Checking the file checksum on export or import may fail due to sanitizers
The calculated file checksums of the exported
sys_file records in a TYPO3 export dump - made via
EXT:impexp - may not match the actual checksum of the exported file, since the checksum is calculated before the file is copied to the export folder, and the checksum may change during this copying process. The copy process is done by
GeneralUtility::upload_copy_move , which applies arbitrary sanitizers (e.g. SVG sanitizer) under the hood. One solution would be to recalculate the checksum after the file is copied.

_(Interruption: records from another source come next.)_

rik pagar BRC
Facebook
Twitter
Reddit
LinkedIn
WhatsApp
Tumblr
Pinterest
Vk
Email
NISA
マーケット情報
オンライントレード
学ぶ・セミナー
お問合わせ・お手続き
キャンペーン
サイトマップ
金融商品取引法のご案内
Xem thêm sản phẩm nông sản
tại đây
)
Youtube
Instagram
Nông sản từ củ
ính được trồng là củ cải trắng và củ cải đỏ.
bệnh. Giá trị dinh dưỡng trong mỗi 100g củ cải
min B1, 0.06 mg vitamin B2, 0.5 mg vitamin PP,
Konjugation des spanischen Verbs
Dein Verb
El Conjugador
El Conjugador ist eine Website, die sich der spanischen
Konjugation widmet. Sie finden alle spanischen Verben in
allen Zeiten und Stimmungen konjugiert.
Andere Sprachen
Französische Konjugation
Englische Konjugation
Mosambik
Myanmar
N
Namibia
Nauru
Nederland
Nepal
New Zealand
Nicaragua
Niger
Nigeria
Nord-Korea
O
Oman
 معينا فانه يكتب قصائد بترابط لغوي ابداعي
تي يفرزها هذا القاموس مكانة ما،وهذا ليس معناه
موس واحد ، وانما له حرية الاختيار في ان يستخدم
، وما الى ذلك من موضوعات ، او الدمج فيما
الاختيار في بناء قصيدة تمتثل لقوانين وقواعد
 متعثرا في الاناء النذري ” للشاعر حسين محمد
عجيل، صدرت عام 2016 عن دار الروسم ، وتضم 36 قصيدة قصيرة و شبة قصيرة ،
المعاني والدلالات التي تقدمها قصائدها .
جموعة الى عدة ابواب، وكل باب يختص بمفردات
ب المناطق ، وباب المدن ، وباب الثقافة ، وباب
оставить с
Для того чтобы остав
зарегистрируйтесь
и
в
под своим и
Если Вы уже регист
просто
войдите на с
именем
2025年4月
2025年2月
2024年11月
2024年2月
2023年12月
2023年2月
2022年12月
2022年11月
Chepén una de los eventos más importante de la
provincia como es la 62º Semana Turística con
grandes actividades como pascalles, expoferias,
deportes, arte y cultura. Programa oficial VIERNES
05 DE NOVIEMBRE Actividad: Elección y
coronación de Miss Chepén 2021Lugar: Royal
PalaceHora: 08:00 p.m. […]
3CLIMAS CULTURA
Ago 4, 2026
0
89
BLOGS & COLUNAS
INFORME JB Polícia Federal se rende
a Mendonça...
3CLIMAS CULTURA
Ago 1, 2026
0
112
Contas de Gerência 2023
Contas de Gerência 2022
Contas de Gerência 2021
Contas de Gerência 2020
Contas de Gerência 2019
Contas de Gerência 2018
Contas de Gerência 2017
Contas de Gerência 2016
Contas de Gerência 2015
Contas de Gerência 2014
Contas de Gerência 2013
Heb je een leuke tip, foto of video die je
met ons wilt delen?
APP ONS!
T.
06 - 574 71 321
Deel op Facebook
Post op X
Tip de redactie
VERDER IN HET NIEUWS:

The same applies for the import: During import the sanitizers may change the file content and make the final checksum test fail. It has to be checked, if this test should rather raise a notice than an error on failure, or if the test can be modified to still ensure validity.
Updated by Oliver Hader 9 months ago
Taken from a Slack conversation:
so, the import + *sanitizer resolves currently to:
(1) copy file-to-be-imported to temporary folder by GeneralUtility::writeFile (if file is in the data.xml) or GeneralUtility::copyDirectory (if file is in extra folder data.xml.files) => this probably does not change the file and hash
(2) check if there is already a file on the system with the same identifier and hash as the file-to-be-imported => this check fails now unintentionally if the file on system has not been sanitized yet and the file-to-be-imported has - or vice-versa
(3) copy file to system by ResourceStorage::addFile() which probably sanitizes the file
(4) check if the final file hash matches the related sys_file record hash and throw an error if not: this happens currently if an unsanitized file got sanitized during storage->addFile()
suggestion: we could relax the final check (4) and move it up to after (1) and check if the file hash in the temporary folder matches the related sys_file record hash and if so, this is fine too.
missing: what to do about check (2): how can we determine reliably, that an existing file on the system matches the file-to-be-imported if one could be sanitized and the other not?
The file hash given in XML export files is used to ensure integrity - it is not a security feature.
Thus, checking integrity after step (1) seems to be fine - since that’s the low-level processing of files.
Step (2) cannot be solved in a generic way, without adding special behavior for e.g. SVG files. Besides that, the import process is based on the assumption, that existing files should be “reused” (referenced).
If that principle would be applied consequently in TYPO3, it would not be possible in filelist module to copy a file from path A to path B - thus, there are scenarios where duplicates are expected - from my POV it’s not the job of the import process to implicitly resolve that.
Actually a dedicated task/job/migration-wizard should be used to identify similar files (based on their content-hash) and adjust corresponding references, reducing redundant information.